### ACTION ITEM
Copy out every line of the records where the string "ergleiche" occurs.

(Saved data entries)
◆ ◆ ◆

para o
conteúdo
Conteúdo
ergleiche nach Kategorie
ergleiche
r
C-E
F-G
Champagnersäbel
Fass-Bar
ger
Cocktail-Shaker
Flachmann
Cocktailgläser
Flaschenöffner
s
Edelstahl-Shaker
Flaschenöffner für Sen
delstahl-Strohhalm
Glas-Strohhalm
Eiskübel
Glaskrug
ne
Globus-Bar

◆ ◆ ◆

### RESPONSE BELOW
ergleiche nach Kategorie
ergleiche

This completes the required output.